Department of Aquatic Animal Health and Diseases, School of Veterinary Medicine, Shiraz University, Shiraz, Iran.
Laboratory of Aquaculture and Artemia Reference Center, Department of Animal Sciences and Aquatic Ecology, Ghent University, Gent, Belgium.
J Fish Dis. 2019 Apr;42(4):477-487. doi: 10.1111/jfd.12934. Epub 2019 Jan 29.
In this study, we evaluated the impact of the catecholamines on growth, swimming motility, biofilm formation and some virulence factors activities of pathogenic Yersinia ruckeri. Norepinephrine and dopamine (at 100 µM) significantly increased the growth of Y. ruckeri in culture media containing serum. An increase in swimming motility of the pathogen was found following the exposure to the hormones; however, no effect was seen on caseinase, phospholipase and haemolysin productions. Further, antagonists for the catecholamine receptors were observed to block some of the influences of the catecholamines. Indeed, the effects of catecholamines were inhibited by chlorpromazine (the dopaminergic receptor antagonist) for dopamine, labetalol (α-and β-adrenergic receptor antagonist) and phenoxybenzamine (the α-adrenergic receptor antagonist) for norepinephrine, but propranolol (the β-adrenergic receptor antagonist) showed no effect. Pretreatment of Y. ruckeri with the catecholamines resulted in a significant enhancement of its virulence towards rainbow trout and the antagonists could neutralize the effect of the stress hormones in vivo. In summary, our results show that the catecholamines increase the virulence of Y. ruckeri which is pathogenic to trout through increasing the motility, biofilm formation and growth.

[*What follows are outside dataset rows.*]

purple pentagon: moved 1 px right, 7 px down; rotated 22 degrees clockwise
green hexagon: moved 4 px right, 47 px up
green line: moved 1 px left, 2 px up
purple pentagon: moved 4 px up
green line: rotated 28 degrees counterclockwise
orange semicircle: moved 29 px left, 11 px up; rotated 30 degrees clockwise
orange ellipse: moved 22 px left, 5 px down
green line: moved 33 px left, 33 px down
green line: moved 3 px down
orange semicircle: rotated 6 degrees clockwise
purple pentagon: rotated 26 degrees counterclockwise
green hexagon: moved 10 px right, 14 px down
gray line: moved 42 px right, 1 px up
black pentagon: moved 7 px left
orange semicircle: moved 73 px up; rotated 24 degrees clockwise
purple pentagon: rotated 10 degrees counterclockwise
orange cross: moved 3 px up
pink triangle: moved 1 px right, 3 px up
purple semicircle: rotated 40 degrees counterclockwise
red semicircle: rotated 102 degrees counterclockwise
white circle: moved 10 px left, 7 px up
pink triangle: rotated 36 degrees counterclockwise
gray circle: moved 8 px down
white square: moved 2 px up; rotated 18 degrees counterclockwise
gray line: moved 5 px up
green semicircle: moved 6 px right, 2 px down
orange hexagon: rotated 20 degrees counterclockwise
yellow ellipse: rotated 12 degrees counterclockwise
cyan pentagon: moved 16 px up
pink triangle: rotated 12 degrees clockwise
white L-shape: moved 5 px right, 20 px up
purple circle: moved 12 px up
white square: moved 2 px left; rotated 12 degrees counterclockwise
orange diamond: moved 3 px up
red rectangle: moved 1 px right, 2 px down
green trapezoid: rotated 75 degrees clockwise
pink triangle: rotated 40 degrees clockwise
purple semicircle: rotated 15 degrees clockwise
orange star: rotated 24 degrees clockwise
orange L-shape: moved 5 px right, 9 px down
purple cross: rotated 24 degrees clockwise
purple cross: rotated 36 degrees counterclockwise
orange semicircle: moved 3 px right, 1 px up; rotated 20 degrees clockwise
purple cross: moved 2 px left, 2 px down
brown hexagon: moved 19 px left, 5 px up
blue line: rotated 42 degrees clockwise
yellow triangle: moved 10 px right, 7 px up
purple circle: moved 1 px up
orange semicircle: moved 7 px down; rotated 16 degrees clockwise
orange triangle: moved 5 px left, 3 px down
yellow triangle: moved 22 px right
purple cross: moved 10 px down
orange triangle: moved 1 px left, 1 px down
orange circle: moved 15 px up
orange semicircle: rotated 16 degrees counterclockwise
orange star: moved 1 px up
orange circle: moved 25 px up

在这项研究中,我们评估了儿茶酚胺对致病性鲁氏耶尔森氏菌生长、游动能力、生物膜形成和一些毒力因子活性的影响。去甲肾上腺素和多巴胺(100μM)显著增加了含血清培养基中 Y. 鲁氏耶尔森氏菌的生长。在接触激素后,病原体的游动能力增加;然而,对酪蛋白酶、磷脂酶和溶血素的产生没有影响。此外,儿茶酚胺受体的拮抗剂被观察到阻断儿茶酚胺的一些影响。事实上,儿茶酚胺的作用被氯丙嗪(多巴胺能受体拮抗剂)抑制,用于多巴胺;拉贝洛尔(α 和 β 肾上腺素能受体拮抗剂)和酚妥拉明(α 肾上腺素能受体拮抗剂)用于去甲肾上腺素,但普萘洛尔(β 肾上腺素能受体拮抗剂)没有效果。用儿茶酚胺预处理 Y. 鲁氏耶尔森氏菌显著增强了其对彩虹鳟鱼的毒力,拮抗剂可以中和体内应激激素的作用。总之,我们的结果表明,儿茶酚胺通过增加运动性、生物膜形成和生长来增加 Y. 鲁氏耶尔森氏菌的毒力,这种菌对鳟鱼具有致病性。